From the statement, to check the validity of the Standardization Mark permit on sanitizers, send the code (numbers) underneath the Standardization Mark logo to 20023, to get product manufacturing details and permit validity status or for imported products.
On March 19, local media reported the seizure of uncertified sanitizers in Nairobi and Nakuru by KEBS. Raids followed this on March 28, where uncertified sanitizers produced by Laser Chemicals were seized in Saika Estate and another on April 9 at the entrance of Juja City Mall where hand sanitizers bearing a permit of Majesty drinking water were seized for misusing the permit.
Last week, the standards body announced the withdrawal of permits and subsequent banishment from the market of eight hand sanitizer brands, for not meeting its set standards.

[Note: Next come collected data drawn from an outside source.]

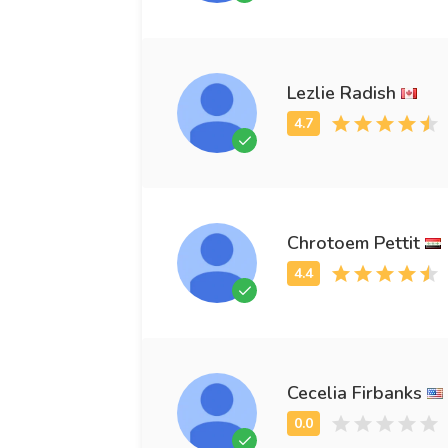
Lezlie Radish
Chrotoem Pettit
Cecelia Firbanks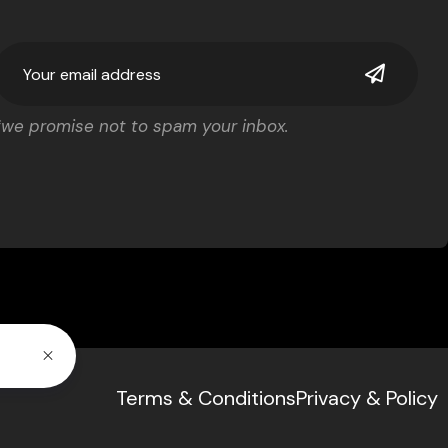
*we promise not to spam your inbox.
Terms & Conditions
Privacy & Policy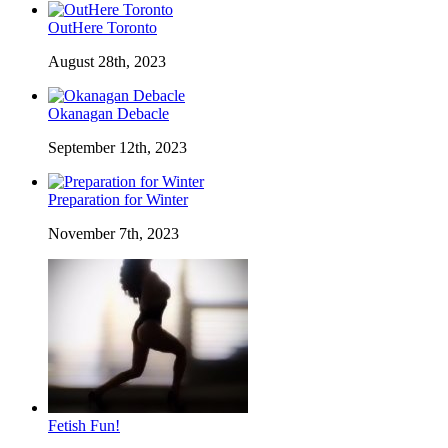
OutHere Toronto
August 28th, 2023
Okanagan Debacle
September 12th, 2023
Preparation for Winter
November 7th, 2023
Fetish Fun!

According to the Centers for Disease Control and Prevention (CDC) washing hands often with soap and water for at least 20 seconds is essential, especially after going to the bathroom; before eating; and after coughing, sneezing, or blowing one’s nose is the best way to prevent the spread of the virus. If soap and water are not available, the CDC recommends that consumers use an alcohol-based hand sanitizer that contains at least 60% alcohol.
In case you experience a rash or any other reaction to a hand sanitizer, seek medical advice immediately. The Food and Drugs Administration (FDA) also encourages reporting of adverse effects to their MedWatch Adverse Event Reporting program.
The FDA also issued guidance on the temporary preparation of alcohol-based hand sanitizers by some companies and pharmacies during the public health emergency posed by COVID-19. They, however, discourage consumers from making their own sanitizers, as they can be ineffective, leaving them exposed to infection.
Though the context in the claim may vary, it is true that sanitizers contain ingredients that can act as allergens causing skin irritation and rashes. There is also enough evidence that there are fake sanitizers in the market and not just in Kenya, making the claim TRUE.